**Your goal**
Work out how many lines in the records include the word "Building", then answer with nothing but that number.

**Provided data**

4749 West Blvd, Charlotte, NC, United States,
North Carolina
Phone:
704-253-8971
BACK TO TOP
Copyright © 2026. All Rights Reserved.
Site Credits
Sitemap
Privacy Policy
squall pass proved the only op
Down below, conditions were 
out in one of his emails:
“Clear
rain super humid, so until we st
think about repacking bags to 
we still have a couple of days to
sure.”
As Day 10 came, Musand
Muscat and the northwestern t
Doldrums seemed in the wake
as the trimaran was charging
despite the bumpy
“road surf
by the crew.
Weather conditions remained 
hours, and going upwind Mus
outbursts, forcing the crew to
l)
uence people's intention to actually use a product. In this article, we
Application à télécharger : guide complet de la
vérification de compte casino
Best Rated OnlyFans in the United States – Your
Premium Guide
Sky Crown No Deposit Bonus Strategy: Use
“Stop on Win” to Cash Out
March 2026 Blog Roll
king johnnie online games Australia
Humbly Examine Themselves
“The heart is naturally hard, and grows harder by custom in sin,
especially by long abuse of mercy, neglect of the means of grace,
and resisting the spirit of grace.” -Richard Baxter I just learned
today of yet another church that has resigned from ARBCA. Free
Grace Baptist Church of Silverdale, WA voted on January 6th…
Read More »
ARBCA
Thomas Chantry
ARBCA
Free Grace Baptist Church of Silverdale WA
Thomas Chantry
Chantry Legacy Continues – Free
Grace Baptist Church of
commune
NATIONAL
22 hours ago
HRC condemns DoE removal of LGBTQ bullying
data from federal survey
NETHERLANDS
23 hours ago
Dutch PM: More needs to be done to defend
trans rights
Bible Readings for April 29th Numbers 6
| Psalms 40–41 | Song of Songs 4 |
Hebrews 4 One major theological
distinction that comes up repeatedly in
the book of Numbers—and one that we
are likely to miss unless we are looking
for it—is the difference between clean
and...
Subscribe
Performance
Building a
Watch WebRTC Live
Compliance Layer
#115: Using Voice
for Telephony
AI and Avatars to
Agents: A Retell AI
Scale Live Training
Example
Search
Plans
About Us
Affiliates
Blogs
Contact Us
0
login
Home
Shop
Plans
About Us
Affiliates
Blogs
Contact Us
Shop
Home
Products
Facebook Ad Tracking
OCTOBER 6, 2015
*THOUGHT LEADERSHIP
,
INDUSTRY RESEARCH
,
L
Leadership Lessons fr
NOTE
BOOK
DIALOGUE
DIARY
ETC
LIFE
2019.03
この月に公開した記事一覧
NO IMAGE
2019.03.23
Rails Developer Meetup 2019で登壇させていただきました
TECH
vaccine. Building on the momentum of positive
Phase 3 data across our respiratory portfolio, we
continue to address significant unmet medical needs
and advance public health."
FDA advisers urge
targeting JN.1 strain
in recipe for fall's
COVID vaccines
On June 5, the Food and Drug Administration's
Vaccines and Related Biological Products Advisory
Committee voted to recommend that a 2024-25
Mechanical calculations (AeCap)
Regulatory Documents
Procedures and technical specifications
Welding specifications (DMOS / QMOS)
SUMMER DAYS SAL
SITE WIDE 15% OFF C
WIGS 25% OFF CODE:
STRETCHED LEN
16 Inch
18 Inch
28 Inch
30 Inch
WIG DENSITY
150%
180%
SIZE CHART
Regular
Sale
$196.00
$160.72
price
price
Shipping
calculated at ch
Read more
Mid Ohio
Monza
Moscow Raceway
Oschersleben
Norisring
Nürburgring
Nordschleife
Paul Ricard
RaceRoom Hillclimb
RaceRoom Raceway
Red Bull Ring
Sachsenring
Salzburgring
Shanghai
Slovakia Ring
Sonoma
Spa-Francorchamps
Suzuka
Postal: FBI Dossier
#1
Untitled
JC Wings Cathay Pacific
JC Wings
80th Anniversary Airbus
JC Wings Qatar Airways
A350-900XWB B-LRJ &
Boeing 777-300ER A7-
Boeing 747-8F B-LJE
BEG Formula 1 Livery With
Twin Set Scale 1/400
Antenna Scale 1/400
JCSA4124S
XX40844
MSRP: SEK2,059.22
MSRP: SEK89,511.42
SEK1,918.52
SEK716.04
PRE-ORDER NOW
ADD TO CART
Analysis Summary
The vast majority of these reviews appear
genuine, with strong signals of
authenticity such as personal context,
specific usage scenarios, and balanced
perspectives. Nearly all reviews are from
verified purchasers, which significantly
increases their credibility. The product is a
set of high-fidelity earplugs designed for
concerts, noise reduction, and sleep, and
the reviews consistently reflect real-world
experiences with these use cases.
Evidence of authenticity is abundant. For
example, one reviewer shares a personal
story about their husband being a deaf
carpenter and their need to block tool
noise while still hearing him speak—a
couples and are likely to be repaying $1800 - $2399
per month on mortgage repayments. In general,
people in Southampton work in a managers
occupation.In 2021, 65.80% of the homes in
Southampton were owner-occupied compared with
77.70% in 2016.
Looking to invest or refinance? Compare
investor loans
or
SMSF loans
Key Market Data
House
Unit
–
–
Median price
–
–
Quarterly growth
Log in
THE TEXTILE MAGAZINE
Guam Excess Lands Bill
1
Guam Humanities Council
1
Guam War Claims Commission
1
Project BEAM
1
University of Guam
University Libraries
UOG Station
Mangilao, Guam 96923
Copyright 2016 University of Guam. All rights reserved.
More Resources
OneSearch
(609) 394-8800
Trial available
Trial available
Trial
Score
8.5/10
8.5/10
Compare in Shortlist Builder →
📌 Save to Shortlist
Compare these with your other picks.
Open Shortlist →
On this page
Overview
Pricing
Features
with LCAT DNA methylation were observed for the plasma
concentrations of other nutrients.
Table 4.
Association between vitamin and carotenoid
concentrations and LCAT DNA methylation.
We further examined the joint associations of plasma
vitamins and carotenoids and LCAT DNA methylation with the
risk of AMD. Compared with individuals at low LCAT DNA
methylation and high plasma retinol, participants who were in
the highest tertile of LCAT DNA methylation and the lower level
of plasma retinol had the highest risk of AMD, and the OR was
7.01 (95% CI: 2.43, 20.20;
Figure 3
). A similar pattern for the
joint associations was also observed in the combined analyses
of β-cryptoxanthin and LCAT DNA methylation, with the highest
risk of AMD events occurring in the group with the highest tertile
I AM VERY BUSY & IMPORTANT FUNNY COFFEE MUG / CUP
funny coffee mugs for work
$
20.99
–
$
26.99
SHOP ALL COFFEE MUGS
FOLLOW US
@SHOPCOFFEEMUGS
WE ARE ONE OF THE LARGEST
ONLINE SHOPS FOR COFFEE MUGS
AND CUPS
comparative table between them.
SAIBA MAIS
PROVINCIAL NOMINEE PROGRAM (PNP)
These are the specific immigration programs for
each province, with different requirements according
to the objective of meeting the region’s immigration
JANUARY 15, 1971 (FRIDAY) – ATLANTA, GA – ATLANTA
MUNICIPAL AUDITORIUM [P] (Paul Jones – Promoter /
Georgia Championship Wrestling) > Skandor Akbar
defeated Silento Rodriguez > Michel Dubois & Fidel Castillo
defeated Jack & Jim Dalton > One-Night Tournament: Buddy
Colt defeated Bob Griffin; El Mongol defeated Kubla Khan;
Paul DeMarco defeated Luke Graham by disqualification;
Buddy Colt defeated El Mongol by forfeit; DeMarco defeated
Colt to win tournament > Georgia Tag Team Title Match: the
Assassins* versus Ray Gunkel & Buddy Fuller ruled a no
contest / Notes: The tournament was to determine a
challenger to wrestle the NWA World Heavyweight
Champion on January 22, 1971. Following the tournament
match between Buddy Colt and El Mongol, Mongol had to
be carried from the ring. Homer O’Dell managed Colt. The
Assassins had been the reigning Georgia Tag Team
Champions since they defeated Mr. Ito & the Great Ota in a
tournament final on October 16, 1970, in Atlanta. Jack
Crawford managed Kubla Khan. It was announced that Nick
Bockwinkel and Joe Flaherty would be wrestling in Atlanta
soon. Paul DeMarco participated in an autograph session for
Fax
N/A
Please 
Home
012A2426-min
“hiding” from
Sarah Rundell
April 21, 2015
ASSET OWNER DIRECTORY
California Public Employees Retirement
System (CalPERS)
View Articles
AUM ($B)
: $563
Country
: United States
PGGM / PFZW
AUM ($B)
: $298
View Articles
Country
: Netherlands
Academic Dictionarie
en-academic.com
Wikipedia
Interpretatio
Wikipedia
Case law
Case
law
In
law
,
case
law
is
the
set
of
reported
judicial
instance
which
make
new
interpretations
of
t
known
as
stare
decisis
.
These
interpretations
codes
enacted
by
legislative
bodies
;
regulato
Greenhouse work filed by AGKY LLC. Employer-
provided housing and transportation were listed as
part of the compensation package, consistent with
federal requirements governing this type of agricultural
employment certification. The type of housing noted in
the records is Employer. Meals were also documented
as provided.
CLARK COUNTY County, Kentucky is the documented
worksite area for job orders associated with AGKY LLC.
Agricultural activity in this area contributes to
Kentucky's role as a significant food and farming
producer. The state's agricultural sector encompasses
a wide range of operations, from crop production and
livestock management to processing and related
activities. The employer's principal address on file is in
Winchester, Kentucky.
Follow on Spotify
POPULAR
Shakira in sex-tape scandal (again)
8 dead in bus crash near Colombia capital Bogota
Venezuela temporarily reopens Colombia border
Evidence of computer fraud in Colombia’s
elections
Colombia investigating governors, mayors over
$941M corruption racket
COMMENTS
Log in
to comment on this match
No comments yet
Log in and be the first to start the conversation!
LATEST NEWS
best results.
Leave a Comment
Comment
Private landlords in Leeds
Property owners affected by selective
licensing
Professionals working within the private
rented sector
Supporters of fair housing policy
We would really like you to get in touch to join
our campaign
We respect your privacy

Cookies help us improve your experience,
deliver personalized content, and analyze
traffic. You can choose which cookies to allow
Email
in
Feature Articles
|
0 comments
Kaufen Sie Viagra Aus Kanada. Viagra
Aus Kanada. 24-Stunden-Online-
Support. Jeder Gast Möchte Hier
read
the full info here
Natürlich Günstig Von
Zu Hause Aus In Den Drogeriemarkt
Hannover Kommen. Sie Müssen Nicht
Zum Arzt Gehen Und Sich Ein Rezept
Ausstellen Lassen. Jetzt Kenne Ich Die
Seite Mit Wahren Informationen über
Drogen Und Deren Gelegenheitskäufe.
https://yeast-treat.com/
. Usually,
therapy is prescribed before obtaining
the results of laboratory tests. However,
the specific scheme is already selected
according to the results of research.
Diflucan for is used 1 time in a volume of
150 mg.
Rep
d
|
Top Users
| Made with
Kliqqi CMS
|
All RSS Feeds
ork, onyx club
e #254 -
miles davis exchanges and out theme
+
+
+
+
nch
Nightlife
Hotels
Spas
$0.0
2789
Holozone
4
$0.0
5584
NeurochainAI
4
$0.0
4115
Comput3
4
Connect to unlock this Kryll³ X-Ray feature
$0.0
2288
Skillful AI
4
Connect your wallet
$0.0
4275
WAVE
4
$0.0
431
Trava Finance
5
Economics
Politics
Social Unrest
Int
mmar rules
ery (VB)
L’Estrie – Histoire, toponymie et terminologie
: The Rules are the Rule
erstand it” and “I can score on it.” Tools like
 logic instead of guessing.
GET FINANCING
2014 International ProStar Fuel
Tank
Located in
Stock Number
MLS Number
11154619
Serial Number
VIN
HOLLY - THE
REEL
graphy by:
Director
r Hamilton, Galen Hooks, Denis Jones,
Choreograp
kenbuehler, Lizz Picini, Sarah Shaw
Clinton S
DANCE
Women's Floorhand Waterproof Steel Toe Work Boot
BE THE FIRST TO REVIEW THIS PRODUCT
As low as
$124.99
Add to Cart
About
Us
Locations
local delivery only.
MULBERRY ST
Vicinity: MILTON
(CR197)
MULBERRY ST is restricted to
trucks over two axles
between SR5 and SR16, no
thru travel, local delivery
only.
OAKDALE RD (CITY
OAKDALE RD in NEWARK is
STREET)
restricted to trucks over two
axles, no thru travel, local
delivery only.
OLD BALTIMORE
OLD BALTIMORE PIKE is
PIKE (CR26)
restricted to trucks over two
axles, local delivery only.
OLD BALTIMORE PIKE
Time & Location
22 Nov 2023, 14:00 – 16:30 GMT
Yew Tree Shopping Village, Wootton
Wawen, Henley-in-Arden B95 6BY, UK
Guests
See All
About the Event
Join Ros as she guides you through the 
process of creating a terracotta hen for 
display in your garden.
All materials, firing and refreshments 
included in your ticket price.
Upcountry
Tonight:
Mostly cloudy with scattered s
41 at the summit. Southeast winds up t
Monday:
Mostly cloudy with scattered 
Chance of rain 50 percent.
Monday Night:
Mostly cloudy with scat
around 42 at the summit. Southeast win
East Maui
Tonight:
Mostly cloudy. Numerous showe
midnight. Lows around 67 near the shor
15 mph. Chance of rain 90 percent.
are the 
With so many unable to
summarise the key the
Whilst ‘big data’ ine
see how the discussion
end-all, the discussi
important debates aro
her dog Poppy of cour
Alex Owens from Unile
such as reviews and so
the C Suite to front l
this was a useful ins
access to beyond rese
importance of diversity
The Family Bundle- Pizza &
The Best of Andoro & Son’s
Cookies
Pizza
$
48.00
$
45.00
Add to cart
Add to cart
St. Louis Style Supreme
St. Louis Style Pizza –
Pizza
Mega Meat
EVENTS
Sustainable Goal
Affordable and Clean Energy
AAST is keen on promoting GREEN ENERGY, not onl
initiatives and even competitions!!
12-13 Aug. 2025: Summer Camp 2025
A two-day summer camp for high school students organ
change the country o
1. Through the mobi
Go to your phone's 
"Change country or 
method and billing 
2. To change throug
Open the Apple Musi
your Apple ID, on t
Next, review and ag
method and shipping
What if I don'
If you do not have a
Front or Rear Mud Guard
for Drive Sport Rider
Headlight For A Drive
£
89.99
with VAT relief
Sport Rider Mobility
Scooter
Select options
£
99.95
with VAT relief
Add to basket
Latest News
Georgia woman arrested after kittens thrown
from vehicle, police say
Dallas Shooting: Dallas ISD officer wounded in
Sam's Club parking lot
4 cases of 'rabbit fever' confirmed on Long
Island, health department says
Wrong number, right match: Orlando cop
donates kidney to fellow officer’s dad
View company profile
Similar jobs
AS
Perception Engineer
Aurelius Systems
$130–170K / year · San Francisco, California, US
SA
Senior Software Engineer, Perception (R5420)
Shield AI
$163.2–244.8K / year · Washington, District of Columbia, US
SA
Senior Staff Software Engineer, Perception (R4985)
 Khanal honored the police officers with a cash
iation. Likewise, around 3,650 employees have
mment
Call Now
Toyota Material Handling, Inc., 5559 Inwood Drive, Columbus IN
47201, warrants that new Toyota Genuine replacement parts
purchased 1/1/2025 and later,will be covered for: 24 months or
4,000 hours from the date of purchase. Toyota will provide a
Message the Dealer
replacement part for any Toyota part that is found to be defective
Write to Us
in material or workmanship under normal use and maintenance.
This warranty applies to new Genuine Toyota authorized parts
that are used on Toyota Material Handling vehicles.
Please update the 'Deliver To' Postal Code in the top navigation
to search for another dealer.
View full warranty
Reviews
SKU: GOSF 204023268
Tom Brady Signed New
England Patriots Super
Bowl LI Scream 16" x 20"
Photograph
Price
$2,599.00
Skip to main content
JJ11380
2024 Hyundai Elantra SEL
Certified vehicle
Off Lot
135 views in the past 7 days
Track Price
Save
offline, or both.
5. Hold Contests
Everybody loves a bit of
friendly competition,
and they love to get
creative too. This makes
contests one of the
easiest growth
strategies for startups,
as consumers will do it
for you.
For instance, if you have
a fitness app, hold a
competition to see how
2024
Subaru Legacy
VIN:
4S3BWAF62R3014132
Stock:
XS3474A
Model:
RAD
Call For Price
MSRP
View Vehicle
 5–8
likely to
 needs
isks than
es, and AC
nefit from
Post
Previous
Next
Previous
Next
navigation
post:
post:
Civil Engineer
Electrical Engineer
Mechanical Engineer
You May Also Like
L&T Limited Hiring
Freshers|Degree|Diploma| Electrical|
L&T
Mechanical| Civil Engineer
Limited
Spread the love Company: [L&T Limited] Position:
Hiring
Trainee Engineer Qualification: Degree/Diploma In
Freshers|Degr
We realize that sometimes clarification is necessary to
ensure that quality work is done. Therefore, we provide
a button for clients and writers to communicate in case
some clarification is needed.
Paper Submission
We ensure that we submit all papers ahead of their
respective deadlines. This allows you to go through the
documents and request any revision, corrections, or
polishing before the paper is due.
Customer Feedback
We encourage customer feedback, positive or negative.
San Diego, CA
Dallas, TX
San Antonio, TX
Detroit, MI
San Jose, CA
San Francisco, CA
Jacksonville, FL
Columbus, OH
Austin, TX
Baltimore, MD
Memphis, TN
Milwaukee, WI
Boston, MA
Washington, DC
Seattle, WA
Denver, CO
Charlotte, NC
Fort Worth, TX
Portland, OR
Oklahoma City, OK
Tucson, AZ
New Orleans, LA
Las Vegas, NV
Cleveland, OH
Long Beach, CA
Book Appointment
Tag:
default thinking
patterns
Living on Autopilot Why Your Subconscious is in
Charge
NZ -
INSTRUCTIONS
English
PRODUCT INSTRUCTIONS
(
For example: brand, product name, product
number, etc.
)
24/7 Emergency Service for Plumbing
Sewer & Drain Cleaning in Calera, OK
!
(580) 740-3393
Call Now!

**Output for this exercise**
2